I appreciate all the detail. That is very helpful. Just switching over to the US. So you talked about the dynamic of repricing your rigs lower down the current market rate, which is putting some pressure on your first quarter margins. You've also talked about how current rates are remaining steady. So maybe just expand on that churn as your higher-priced rigs go down to the current market rates? And maybe when should that spread narrow from what you see in your blended average versus where we are at current rates, and then maybe talk about contracted versus spot exposure across the fleet today?

Tony Petrello Chairman

Let me start by saying that our guidance for the first quarter takes into account ongoing churn and current market pricing. To give you an overview of the market by region: in West Texas, churn is high and activity levels are down; in South Texas, churn is low and activity is flat; in East Texas, churn is medium with activity down; in the Northeast, churn is low and activity flat; and in North Dakota, churn is low but activity is flat, although Nabors has seen some recent positive activity. Since 44% of our rigs are located in West Texas, this influences our overall perspective on churn, which is a concern given the current market conditions. I see two positives in our results. Firstly, our customer base has shifted towards public operators, with about 72% of our clients being public as opposed to 61% last year. Secondly, the mix of our gas rig count has changed, decreasing from 30% in early 2023 to 14% today. Our guidance reflects this reality while maintaining a disciplined strategy regarding job selection, pricing, and customer engagement. We also aim to share our journey on technology deployment, which is crucial for achieving better returns. When assessing our returns, it’s important to consider both the service margin per rig and the base drilling margin.
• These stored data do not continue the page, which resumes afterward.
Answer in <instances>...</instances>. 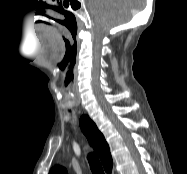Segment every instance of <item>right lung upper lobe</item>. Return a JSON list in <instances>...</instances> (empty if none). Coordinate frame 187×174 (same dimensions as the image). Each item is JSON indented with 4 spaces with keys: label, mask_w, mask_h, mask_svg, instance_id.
<instances>
[{
    "label": "right lung upper lobe",
    "mask_w": 187,
    "mask_h": 174,
    "mask_svg": "<svg viewBox=\"0 0 187 174\" xmlns=\"http://www.w3.org/2000/svg\"><path fill=\"white\" fill-rule=\"evenodd\" d=\"M81 128L83 133L88 138L90 144L93 146L98 156L100 157L105 171L107 173H111L113 162H112L109 146L105 141L104 136L102 135L101 132H99L96 125L91 121H89V124L87 125L81 123ZM50 174H67V171L63 167L55 166L51 170Z\"/></svg>",
    "instance_id": "1"
}]
</instances>
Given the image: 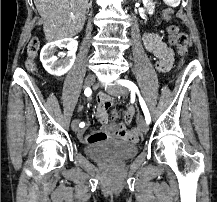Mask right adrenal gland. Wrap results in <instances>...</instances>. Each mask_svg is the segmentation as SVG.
Returning <instances> with one entry per match:
<instances>
[{"label": "right adrenal gland", "mask_w": 217, "mask_h": 202, "mask_svg": "<svg viewBox=\"0 0 217 202\" xmlns=\"http://www.w3.org/2000/svg\"><path fill=\"white\" fill-rule=\"evenodd\" d=\"M91 6H92V0H90L89 4H88V6H87V14H88V12H89Z\"/></svg>", "instance_id": "2a0ac1e0"}]
</instances>
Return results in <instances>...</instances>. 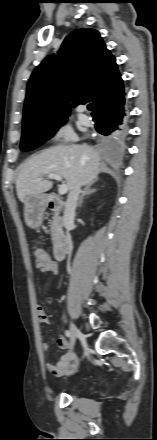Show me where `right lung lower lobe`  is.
<instances>
[{
	"mask_svg": "<svg viewBox=\"0 0 157 440\" xmlns=\"http://www.w3.org/2000/svg\"><path fill=\"white\" fill-rule=\"evenodd\" d=\"M92 116L98 133L106 137L122 138L126 134L128 120L124 94L112 98L100 109L93 111Z\"/></svg>",
	"mask_w": 157,
	"mask_h": 440,
	"instance_id": "98d812e1",
	"label": "right lung lower lobe"
}]
</instances>
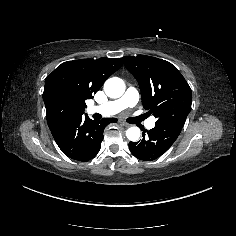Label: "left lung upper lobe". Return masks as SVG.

In the last quarter, the service margin was $3,900, which, when added to the drilling margin of over $20,000 per rig, indicates a strong position in the current market. Our goal is to preserve our outperformance by selecting customers aligned with these factors. Does that clarify things?

Speaker 5

It does. And then maybe just quickly on the narrowing of your blended revenue per day and then just where the current spot is, like just as we think about the churn through the year. How is that going to narrow, maybe how wide it is now?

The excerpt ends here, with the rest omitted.